That’s a shame, too, because the characters that flipflop the worst are also the best. Henwick is terrific at both kicking an incredible amount of ass and fully embodying the precise emotions necessary for whatever inexplicable turn is written for her. It’s a flexibility shared with Stroup as Joy, a fascinating character turned plot midwife that is only marginally saved by Stroup’s ability to be entirely and exceptionally that thing.

Iron Fist — Season 1

Perhaps some of this could have been excused if the show went hard in the other direction and was singularly focused on being the MCU’s kung fu action series. Too bad these are some of the most harried, indigestible, uninformed, and boring fight sequences I’ve ever seen. You don’t even have to go far to see how story can inform action; just go look at Daredevil and how each character fits well within their own role within each fight.

But with Iron Fist, the action feels superficial—perfunctory, really. Aside from one fight in the latter parts of the show with a drunken master Zhou Cheng (Lewis Tan), everyone fights in the same style with the same effectivity. Danny should be the peak of martial arts as the Iron Fist but he seems to fall to various henchmen for no reason other than to gin up artificial drama in the moment. Worse than that, it perpetually confuses the idea that fast cuts results in excitement (with this scene being the worst offender of them all).

Even in the aforementioned fight with Zhou, it may be the best-looking of the show, but it’s just as poorly constructed. Impacts fail to feel real and cause and effect appear to be in a long distance relationship.
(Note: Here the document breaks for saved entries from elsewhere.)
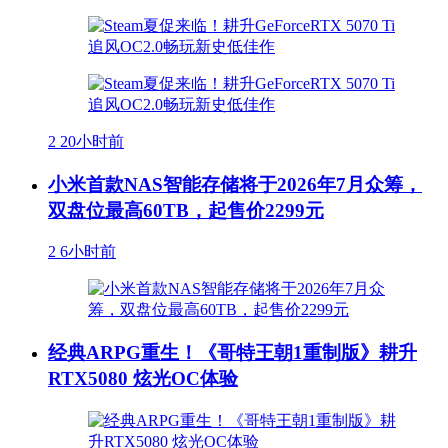
2
20小时前
小米首款NAS智能存储将于2026年7月众筹，
双盘位最高60TB，起售价2299元
2
6小时前
经典ARPG重生！《哥特王朝1重制版》耕升
RTX5080 炫光OC体验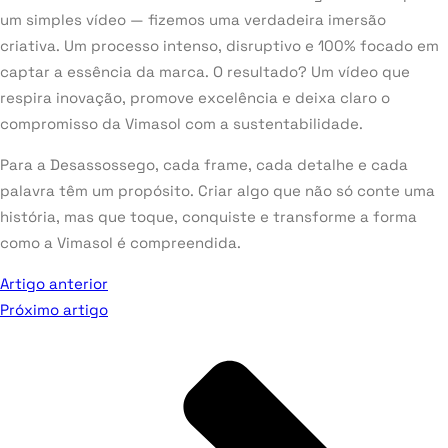
um simples vídeo — fizemos uma verdadeira imersão
criativa. Um processo intenso, disruptivo e 100% focado em
captar a essência da marca. O resultado? Um vídeo que
respira inovação, promove excelência e deixa claro o
compromisso da Vimasol com a sustentabilidade.
Para a Desassossego, cada frame, cada detalhe e cada
palavra têm um propósito. Criar algo que não só conte uma
história, mas que toque, conquiste e transforme a forma
como a Vimasol é compreendida.
Artigo anterior
Próximo artigo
There are no moments to breathe in and comprehend the geography, making the entire interaction play out as poorly and confusing as anything in Colombiana despite taking place in a mostly empty and perfectly square courtyard with just two combatants.

Iron Fist — Season 1

While not the sole reason these fight scenes would be so underwhelming, it appears that a contributing factor was that production was rushed to the point Jones was learning choreography minutes before filming it. And honestly, I’d like to attribute that to every problem the show has. It has a lot to deal with. Setting up the entire premise for The Defenders, updating the racial insensitivities of the source material, finding itself in the midst of a tired and uninteresting protagonist.

That, of course, doesn’t excuse any of the show’s plethora of problems. For every one good thing, there seems to be a deluge of bad things behind it. For every solid performance by Henwick or Stroup, there’s another look at Pelphrey’s contradictory underwhelming overacting delivered at a glacial pace. For every time Claire Temple (Rosario Dawson) or Jeri Hogarth (Carrie-Anne Moss) do, like, anything (seriously, they are the highlights of the season), you have Danny being a painfully unaware and terrible person.

Jones is half right in his defense of this show; it’s not for critics. In fact, it’s not for anyone. Iron Fist fails to do a lot of things. It’s sloppy, it’s often incomprehensible, and it’s wasteful of what it does manage to get right. But worst of all, it commits the cardinal sin of just being boring.